PROBLEM DESCRIPTION =
Your answer is every line of the material below in which the string "STUDIO" occurs.
━━━━━━
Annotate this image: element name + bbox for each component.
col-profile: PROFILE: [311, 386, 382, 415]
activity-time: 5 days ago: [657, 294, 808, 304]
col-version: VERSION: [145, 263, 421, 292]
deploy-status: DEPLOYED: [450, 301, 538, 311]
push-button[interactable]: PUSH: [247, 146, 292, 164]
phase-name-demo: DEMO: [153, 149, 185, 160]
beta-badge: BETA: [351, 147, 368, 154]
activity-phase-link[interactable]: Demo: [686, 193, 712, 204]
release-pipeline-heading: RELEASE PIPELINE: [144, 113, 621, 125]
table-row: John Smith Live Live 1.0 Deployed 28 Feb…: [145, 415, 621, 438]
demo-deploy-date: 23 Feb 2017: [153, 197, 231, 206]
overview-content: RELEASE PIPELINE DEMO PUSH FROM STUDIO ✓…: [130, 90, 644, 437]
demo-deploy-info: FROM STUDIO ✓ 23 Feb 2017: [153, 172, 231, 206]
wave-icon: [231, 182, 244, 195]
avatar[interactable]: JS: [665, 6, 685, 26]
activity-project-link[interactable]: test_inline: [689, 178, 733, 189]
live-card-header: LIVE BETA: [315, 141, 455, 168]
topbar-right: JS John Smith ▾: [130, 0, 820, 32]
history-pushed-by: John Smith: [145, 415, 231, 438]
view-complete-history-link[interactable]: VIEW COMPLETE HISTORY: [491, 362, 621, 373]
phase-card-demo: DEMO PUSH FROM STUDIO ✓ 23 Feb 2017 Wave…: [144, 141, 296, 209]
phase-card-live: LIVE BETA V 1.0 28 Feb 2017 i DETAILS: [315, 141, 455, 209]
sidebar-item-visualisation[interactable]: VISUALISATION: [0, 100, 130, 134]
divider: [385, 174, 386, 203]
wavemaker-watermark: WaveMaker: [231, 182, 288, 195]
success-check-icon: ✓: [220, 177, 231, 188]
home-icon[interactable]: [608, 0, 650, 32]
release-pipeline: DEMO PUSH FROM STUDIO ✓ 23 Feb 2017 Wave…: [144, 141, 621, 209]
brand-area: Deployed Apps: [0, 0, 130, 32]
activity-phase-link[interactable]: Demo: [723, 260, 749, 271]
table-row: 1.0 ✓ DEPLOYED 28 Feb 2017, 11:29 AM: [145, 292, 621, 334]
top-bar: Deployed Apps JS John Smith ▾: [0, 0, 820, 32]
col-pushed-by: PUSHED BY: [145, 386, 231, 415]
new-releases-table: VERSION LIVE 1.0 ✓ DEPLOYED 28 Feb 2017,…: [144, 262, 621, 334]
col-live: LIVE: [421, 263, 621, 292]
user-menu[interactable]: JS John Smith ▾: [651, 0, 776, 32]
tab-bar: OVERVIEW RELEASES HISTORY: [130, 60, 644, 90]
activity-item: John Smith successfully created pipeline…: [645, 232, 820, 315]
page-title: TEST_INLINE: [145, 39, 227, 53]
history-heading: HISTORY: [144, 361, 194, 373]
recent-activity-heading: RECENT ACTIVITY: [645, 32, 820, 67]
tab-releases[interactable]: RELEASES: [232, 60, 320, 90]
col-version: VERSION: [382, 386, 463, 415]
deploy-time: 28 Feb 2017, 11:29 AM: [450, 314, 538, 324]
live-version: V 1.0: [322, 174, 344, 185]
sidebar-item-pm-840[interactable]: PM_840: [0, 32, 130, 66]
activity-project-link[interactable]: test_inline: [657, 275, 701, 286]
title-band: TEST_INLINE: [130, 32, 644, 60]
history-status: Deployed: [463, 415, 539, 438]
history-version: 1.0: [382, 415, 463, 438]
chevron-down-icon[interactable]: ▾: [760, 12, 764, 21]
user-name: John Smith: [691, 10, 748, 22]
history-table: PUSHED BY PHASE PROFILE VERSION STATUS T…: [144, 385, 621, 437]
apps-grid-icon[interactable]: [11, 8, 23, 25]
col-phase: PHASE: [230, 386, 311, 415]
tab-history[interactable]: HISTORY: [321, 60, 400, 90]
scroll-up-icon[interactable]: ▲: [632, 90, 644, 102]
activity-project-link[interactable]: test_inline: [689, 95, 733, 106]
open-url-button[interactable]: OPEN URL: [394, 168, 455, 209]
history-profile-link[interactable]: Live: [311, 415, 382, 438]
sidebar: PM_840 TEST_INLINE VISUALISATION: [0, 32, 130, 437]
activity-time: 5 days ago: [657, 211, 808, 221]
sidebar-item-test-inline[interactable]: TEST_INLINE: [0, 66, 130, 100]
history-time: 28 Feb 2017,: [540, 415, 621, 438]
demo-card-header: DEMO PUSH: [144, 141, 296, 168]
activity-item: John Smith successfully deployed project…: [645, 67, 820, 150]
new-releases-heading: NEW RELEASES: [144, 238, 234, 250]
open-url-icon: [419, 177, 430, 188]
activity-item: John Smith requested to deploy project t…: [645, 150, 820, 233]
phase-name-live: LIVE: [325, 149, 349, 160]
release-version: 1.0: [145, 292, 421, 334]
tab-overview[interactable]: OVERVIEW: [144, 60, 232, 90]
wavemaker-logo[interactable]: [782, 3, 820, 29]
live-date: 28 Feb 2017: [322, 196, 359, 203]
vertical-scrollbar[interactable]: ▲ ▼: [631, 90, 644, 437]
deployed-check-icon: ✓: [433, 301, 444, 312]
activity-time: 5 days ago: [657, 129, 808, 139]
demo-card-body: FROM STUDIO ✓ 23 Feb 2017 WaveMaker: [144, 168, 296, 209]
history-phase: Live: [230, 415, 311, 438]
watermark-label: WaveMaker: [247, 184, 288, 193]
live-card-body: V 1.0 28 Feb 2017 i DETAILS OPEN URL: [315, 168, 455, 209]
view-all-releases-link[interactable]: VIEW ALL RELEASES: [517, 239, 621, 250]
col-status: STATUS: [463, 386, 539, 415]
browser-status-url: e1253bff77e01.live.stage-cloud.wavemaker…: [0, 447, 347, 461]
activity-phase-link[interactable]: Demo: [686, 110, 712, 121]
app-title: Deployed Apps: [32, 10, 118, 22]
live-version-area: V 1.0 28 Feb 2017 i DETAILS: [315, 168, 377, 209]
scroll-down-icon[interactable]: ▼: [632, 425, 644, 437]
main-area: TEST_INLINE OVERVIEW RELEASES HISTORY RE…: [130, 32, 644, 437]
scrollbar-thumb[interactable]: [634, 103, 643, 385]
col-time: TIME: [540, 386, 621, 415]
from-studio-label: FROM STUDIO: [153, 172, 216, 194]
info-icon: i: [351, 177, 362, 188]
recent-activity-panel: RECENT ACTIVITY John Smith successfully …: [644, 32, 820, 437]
━━━━━━
OUTPUT OF THE TASK =
overview-content: RELEASE PIPELINE DEMO PUSH FROM STUDIO ✓…: [130, 90, 644, 437]
demo-deploy-info: FROM STUDIO ✓ 23 Feb 2017: [153, 172, 231, 206]
phase-card-demo: DEMO PUSH FROM STUDIO ✓ 23 Feb 2017 Wave…: [144, 141, 296, 209]
release-pipeline: DEMO PUSH FROM STUDIO ✓ 23 Feb 2017 Wave…: [144, 141, 621, 209]
demo-card-body: FROM STUDIO ✓ 23 Feb 2017 WaveMaker: [144, 168, 296, 209]
from-studio-label: FROM STUDIO: [153, 172, 216, 194]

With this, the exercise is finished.